Is God a Libertarian?
How the Bible Established a Country Without an Executive Branch
Many Christian writers on economics claim that the Bible endorses neither capitalism nor socialism. They cut off the heads of both systems and install their own, often referred to as a “third way,” in which they scavenge through the carcasses for the best parts of each and stitch them together into a new creature. Unfortunately, the creature resembles an economic Frankenstein more than the good doctors care to admit.
Economic systems are nothing but laws concerning how people relate to each other about property. No society has ever existed without an economic system because the things we depend upon to survive are scarce, especially food, clothing, housing, and the land and resources needed to produce them. They are not like the air, of which everyone can have as much as they need. Because the necessities and pleasures of life are scarce, someone has to decide who controls them and uses them.
The form of government and the laws regarding property determine the economic system. God has declared in the Torah the government and economic system he prefers. What God prefers is also what is best for mankind. It will not only encourage godliness and peace, but economic prosperity as well.
The most striking thing about the Torah government is the degree to which it differs from that of ancient Egypt. Moses was raised in the pharaonic school and enjoyed an education in the Egyptian wisdom that awed the Greeks. The children of the pharaoh, nobility, and foreign vassals attended the boarding school that trained them in the knowledge and skills needed to run the country in the future while indoctrinating them in the worship of the pharaoh and Egyptian philosophy. The curriculum included reading and writing in the Egyptian language and Babylonian cuneiform, mathematics, music, and military strategy. It’s likely that Moses lived and went to school with the pharaoh who reigned during the exodus and died in the Red Sea.

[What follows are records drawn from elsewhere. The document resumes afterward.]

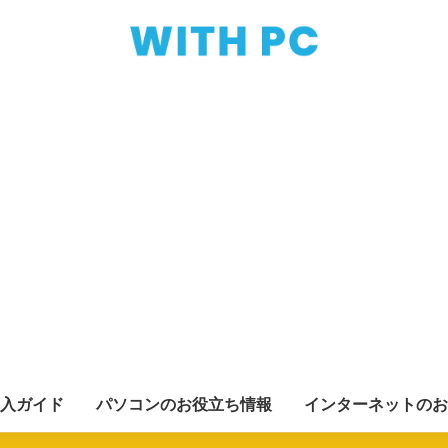
入ガイド
パソコンのお役立ち情報
インターネットのお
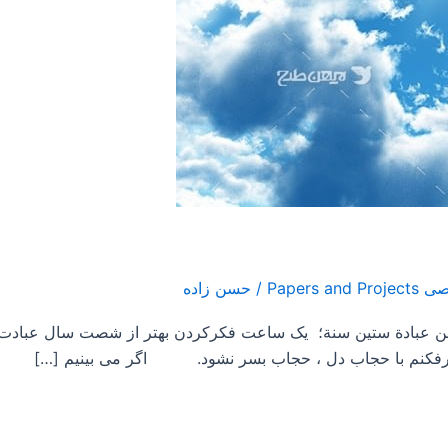
/
حسن زاده
ر من عبادة ستين سنة؛ یک ساعت فکرکردن بهتر از شصت سال عبا
ده برفكنم با حجاب دل ، حجاب بسر نشود. اگر می بینیم […]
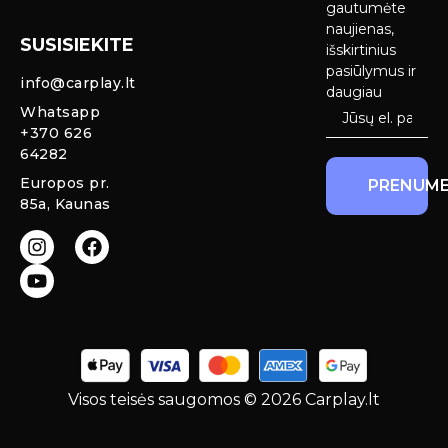
Android Auto
pristatymas
gautumėte
Ekranai
naujienas,
SUSISIEKITE
Privatumo
išskirtinius
Priekinio
politika
pasiūlymus ir
info@carplay.lt
galinio vaizdo
daugiau
kameros ir
Prekių
Whatsapp
sistemos
grąžinimas ir
+370 626
garantija
64282
Mercedes
Europos pr.
PRENUME
salono LED
85a, Kaunas
apšvietimas
Carplay ir
Android Auto
moduliai
originaliam
ekranui
Visos teisės saugomos © 2026 Carplay.lt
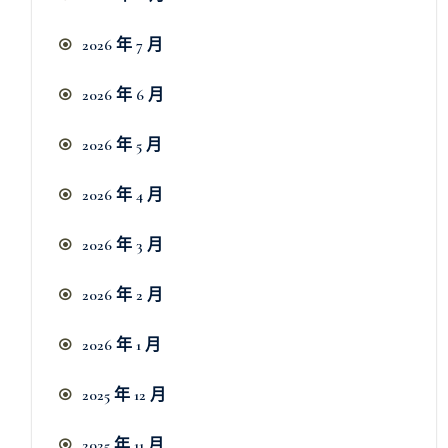
2026 年 7 月
2026 年 6 月
2026 年 5 月
2026 年 4 月
2026 年 3 月
2026 年 2 月
2026 年 1 月
2025 年 12 月
2025 年 11 月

Egypt was a theocratic dictatorship. Pharaoh was not only king but a god and the single representative on earth of all the gods. He owned all of the wealth of Egypt, though he allowed citizens to use it. The bureaucracy was overbearing and expensive, as might be expected for projects as massive as the building of the pyramids. Today, the nation most like ancient Egypt might be North Korea where the supreme leader is virtually worshiped.

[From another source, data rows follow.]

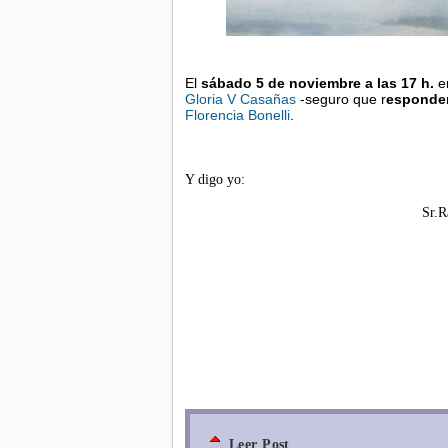
El
sábado 5 de noviembre a las 17 h.
en
Gloria V Casañas
-seguro que r
esponder
Florencia Bonelli
.
Y digo yo:
Sr.R
Leer Post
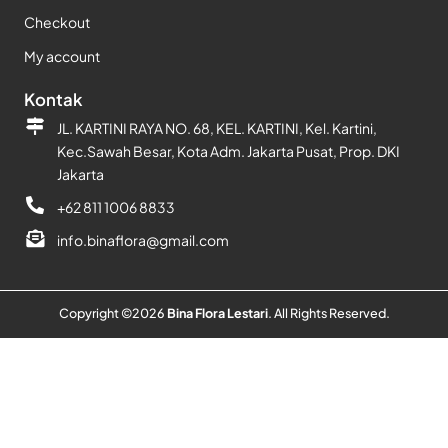
Checkout
My account
Kontak
JL. KARTINI RAYA NO. 68, KEL. KARTINI, Kel. Kartini,
Kec.Sawah Besar, Kota Adm. Jakarta Pusat, Prop. DKI
Jakarta
+62 811 1006 8833
info.binaflora@gmail.com
Copyright ©
2026
Bina Flora Lestari
. All Rights Reserved.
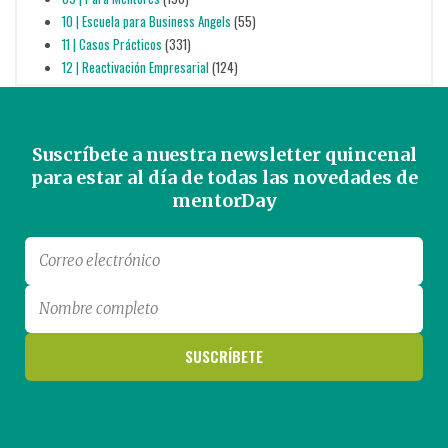
10 | Escuela para Business Angels
(55)
11 | Casos Prácticos
(331)
12 | Reactivación Empresarial
(124)
Suscríbete a nuestra newsletter quincenal
para estar al día de todas las novedades de
mentorDay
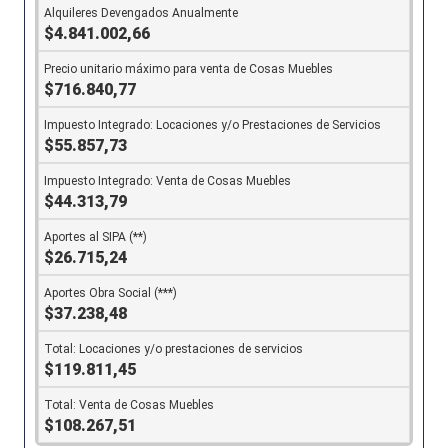
$4.841.002,66
$716.840,77
$55.857,73
$44.313,79
$26.715,24
$37.238,48
$119.811,45
$108.267,51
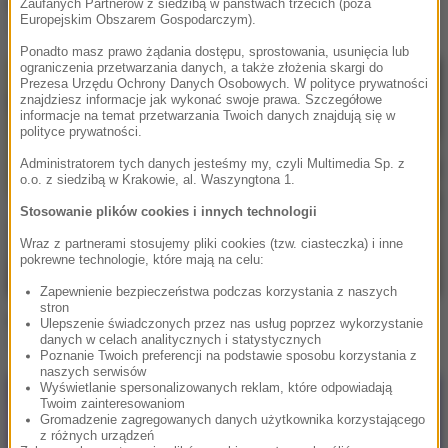
Kungs / Theophilus London
Zaufanych Partnerów z siedzibą w państwach trzecich (poza
Europejskim Obszarem Gospodarczym).
Galaxy
Ponadto masz prawo żądania dostępu, sprostowania, usunięcia lub
ograniczenia przetwarzania danych, a także złożenia skargi do
Prezesa Urzędu Ochrony Danych Osobowych. W polityce prywatności
znajdziesz informacje jak wykonać swoje prawa. Szczegółowe
informacje na temat przetwarzania Twoich danych znajdują się w
polityce prywatności.
Administratorem tych danych jesteśmy my, czyli Multimedia Sp. z
o.o. z siedzibą w Krakowie, al. Waszyngtona 1.
Stosowanie plików cookies i innych technologii
Wraz z partnerami stosujemy pliki cookies (tzw. ciasteczka) i inne
pokrewne technologie, które mają na celu:
Zapewnienie bezpieczeństwa podczas korzystania z naszych
stron
Kungs / David Guetta / Izzy Bizu
Ulepszenie świadczonych przez nas usług poprzez wykorzystanie
danych w celach analitycznych i statystycznych
All Night Long
Poznanie Twoich preferencji na podstawie sposobu korzystania z
naszych serwisów
Wyświetlanie spersonalizowanych reklam, które odpowiadają
Twoim zainteresowaniom
Gromadzenie zagregowanych danych użytkownika korzystającego
z różnych urządzeń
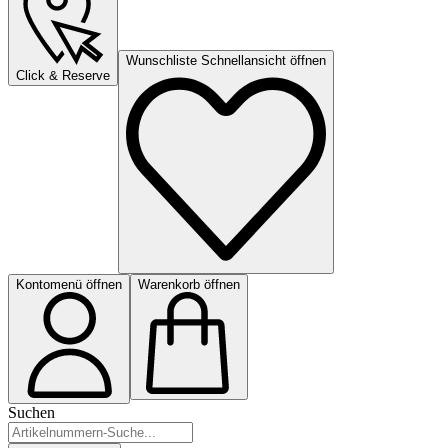
Wunschliste Schnellansicht öffnen
Click & Reserve
Kontomenü öffnen
Warenkorb öffnen
Suchen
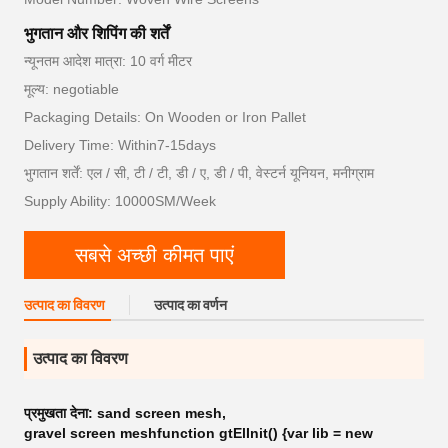
भुगतान और शिपिंग की शर्तें
न्यूनतम आदेश मात्रा: 10 वर्ग मीटर
मूल्य: negotiable
Packaging Details: On Wooden or Iron Pallet
Delivery Time: Within7-15days
भुगतान शर्तें: एल / सी, टी / टी, डी / ए, डी / पी, वेस्टर्न यूनियन, मनीग्राम
Supply Ability: 10000SM/Week
सबसे अच्छी कीमत पाएं
उत्पाद का विवरण
उत्पाद का वर्णन
उत्पाद का विवरण
प्रमुखता देना:
sand screen mesh
,
gravel screen meshfunction gtElInit() {var lib = new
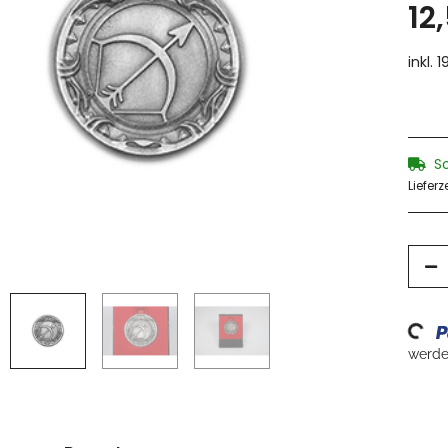
12
inkl. 
S
Lieferz
Loading...
werden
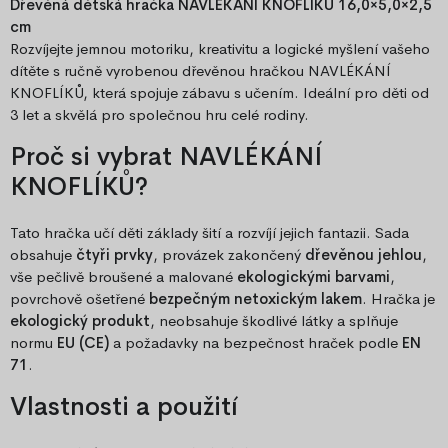
Dřevěná dětská hračka NAVLÉKÁNÍ KNOFLÍKŮ 16,0×5,0×2,5
cm
Rozvíjejte jemnou motoriku, kreativitu a logické myšlení vašeho
dítěte s ručně vyrobenou dřevěnou hračkou NAVLÉKÁNÍ
KNOFLÍKŮ, která spojuje zábavu s učením. Ideální pro děti od
3 let a skvělá pro společnou hru celé rodiny.
Proč si vybrat NAVLÉKÁNÍ
KNOFLÍKŮ?
Tato hračka učí děti základy šití a rozvíjí jejich fantazii. Sada
obsahuje
čtyři prvky
, provázek zakončený
dřevěnou jehlou
,
vše pečlivě broušené a malované
ekologickými barvami
,
povrchově ošetřené
bezpečným netoxickým lakem
. Hračka je
ekologický produkt
, neobsahuje škodlivé látky a splňuje
normu
EU (CE)
a požadavky na bezpečnost hraček podle
EN
71
.
Vlastnosti a použití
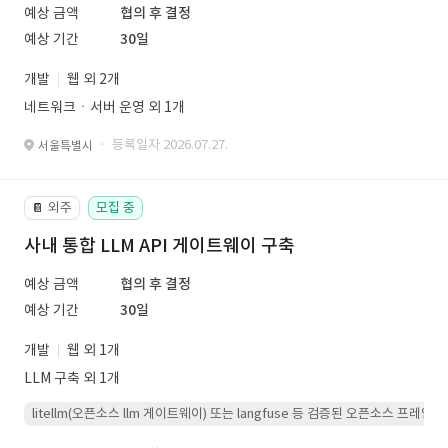
예상 금액
협의 후 결정
예상 기간
30일
개발
웹 외 2개
네트워크ㆍ서버 운영 외 1개
· 등록일자 2026.07.27.
서울특별시
외주
모집 중
📔
사내 통합 LLM API 게이트웨이 구축
예상 금액
협의 후 결정
예상 기간
30일
개발
웹 외 1개
LLM 구축 외 1개
litellm(오픈소스 llm 게이트웨이) 또는 langfuse 등 검증된 오픈소스 프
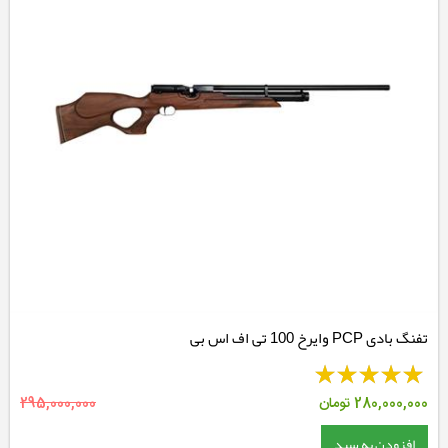
تفنگ بادی PCP وایرخ 100 تی اف اس بی
280,000,000
تومان
295,000,000
افزودن به سبد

Moses could have taken advantage of his training to create the Israeli government in the image of Egypt. But, Israel couldn’t have been more different. It had no king, pharaoh, Caesar, president, nor dictator. In other words, it had no executive branch except during war when the judges acted as supreme commander of the volunteer army. After the army had achieved victory, that leader usually became the chief justice and the army disbanded.

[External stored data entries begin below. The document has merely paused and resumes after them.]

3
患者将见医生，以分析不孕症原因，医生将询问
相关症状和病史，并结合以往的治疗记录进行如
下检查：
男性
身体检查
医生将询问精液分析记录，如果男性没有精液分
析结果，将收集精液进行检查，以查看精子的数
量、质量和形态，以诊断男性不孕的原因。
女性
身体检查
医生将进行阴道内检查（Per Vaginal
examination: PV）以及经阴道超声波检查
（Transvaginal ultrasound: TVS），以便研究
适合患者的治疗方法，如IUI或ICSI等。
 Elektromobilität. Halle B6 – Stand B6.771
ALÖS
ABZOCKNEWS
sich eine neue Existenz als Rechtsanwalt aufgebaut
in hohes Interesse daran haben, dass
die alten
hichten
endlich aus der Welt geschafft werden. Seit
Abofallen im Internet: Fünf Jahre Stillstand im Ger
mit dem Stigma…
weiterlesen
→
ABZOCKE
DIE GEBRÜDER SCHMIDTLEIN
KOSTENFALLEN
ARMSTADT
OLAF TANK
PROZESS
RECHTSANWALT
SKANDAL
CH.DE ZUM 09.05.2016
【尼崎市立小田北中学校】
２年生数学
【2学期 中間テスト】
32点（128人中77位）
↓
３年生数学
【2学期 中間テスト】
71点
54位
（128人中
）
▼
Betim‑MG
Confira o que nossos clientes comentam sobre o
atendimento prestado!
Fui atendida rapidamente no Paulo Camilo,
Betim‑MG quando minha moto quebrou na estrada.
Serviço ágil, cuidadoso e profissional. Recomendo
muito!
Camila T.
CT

When there was no prime minister, and there were no bureaucracies, cabinet heads, or ministers of trade, roads, defense, agriculture, health, environment or the hundreds of other agencies that multiply and clog the machinery of modern governments. Israel had no standing army, police, pentagon, FBI, ATF, NSA, CIA or any other of the alphabet soups of agencies. So Israelis didn’t pay taxes to fund an oppressive executive branch as did ancient Egyptians and US citizens today. Family members performed the police work of catching criminals while service in the military was voluntary, except for peer and family pressure.
The Israel created by God had no legislature. Egypt’s legislative powers resided with the pharaoh as a god. God retained Israel’s legislative authority and only he could make or change laws. He gave the first law to Moses on Mount Sinai and again after the 40 years of wilderness wanderings just before Moses died and Joshua led the nation to conquer Canaan. The second issue of the law contained some minor additions and changes to the first, but from that point on no man could add to or subtract from the law. Moses needed to be a prophet as well as a judge in order for God to give Israel his laws, but he was unique even in that respect because no other prophet in Israel’s history added to the God-given law. One of the most important jobs of the priesthood was to teach the people God’s laws.